- Coat of arms
- Coordinates (Olszanka): 52°9′N 22°40′E﻿ / ﻿52.150°N 22.667°E
- Country: Poland
- Voivodeship: Masovian
- County: Łosice
- Seat: Olszanka

Area
- • Total: 87.34 km^{2} (33.72 sq mi)

Population (2014)
- • Total: 3,051
- • Density: 35/km^{2} (90/sq mi)
- Website: http://www.olszanka.gminarp.pl

= Gmina Olszanka, Masovian Voivodeship =

Gmina Olszanka is a rural gmina (administrative district) in Łosice County, Masovian Voivodeship, in east-central Poland.
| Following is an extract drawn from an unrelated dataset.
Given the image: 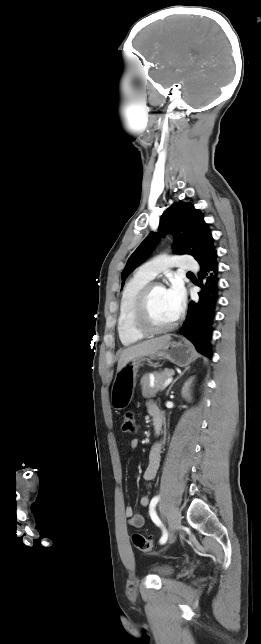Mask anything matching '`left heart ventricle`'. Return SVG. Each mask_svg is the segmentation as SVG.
Instances as JSON below:
<instances>
[{"label":"left heart ventricle","instance_id":"b2bd125f","mask_svg":"<svg viewBox=\"0 0 261 644\" xmlns=\"http://www.w3.org/2000/svg\"><path fill=\"white\" fill-rule=\"evenodd\" d=\"M148 318L151 324L162 327L170 324L176 314L163 288H155L148 303Z\"/></svg>","mask_w":261,"mask_h":644}]
</instances>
Its seat is the village of Olszanka, which lies approximately 8 kilometres (5 mi) south-west of Łosice and 113 km (70 mi) east of Warsaw.

The gmina covers an area of 87.34 km2, and as of 2006 its total population is 3,205 (3,051 in 2014).

==Villages==
Gmina Olszanka contains the villages and settlements of Bejdy, Bolesty, Dawidy, Hadynów, Klimy, Korczówka, Korczówka-Kolonia, Mszanna, Nowe Łepki, Olszanka, Pietrusy, Próchenki, Radlnia, Stare Łepki, Szawły, Szydłówka and Wyczółki.

==Neighbouring gminas==
Gmina Olszanka is bordered by the gminas of Huszlew, Łosice, Międzyrzec Podlaski, Mordy and Zbuczyn.